_Required action_
Word for word and without images, transcribe all of the records.
Segment Start: Data to process
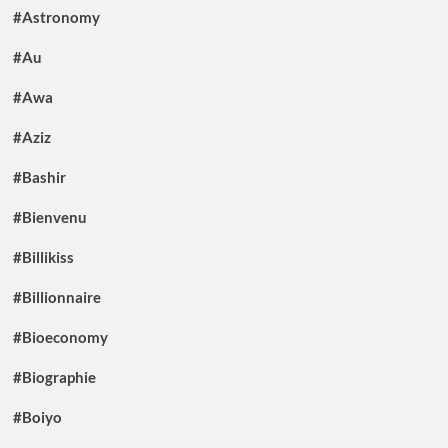
#Astronomy
#Au
#Awa
#Aziz
#Bashir
#Bienvenu
#Billikiss
#Billionnaire
#Bioeconomy
#Biographie
#Boiyo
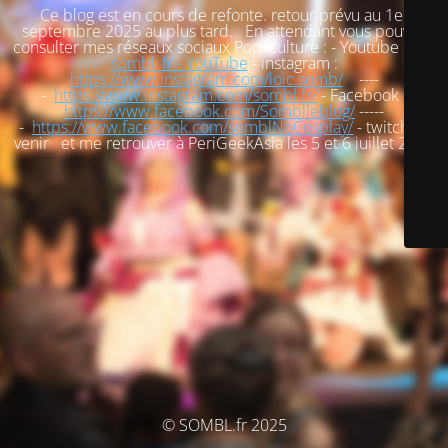
Ce blog est en cours de refonte. retour prévu au 1er
septembre 2025 au plus tard. En attendant vous pouvez
consulter mes réseaux sociaux Pop-Culture : - Youtube :
loic
sombl_fr - YouTube
- instagram :
https://www.instagram.com/loic.somb/
----
-
https://www.instagram.com/sombl.fr/
- Facebook :
https://www.facebook.com/Somblleblog/
-----
-
https://www.facebook.com/somblNoCosplay/
- twitch : à
venir et me retrouver à PeriGeekAsia les 5 et 6 juillet 2025
© SOMBL.fr 2025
Segment End: Data to process
_Result for this exercise_
#Astronomy
#Au
#Awa
#Aziz
#Bashir
#Bienvenu
#Billikiss
#Billionnaire
#Bioeconomy
#Biographie
#Boiyo
Ce blog est en cours de refonte. retour prévu au 1er
septembre 2025 au plus tard. En attendant vous pouvez
consulter mes réseaux sociaux Pop-Culture : - Youtube :
loic
sombl_fr - YouTube
- instagram :
https://www.instagram.com/loic.somb/
----
-
https://www.instagram.com/sombl.fr/
- Facebook :
https://www.facebook.com/Somblleblog/
-----
-
https://www.facebook.com/somblNoCosplay/
- twitch : à
venir et me retrouver à PeriGeekAsia les 5 et 6 juillet 2025
© SOMBL.fr 2025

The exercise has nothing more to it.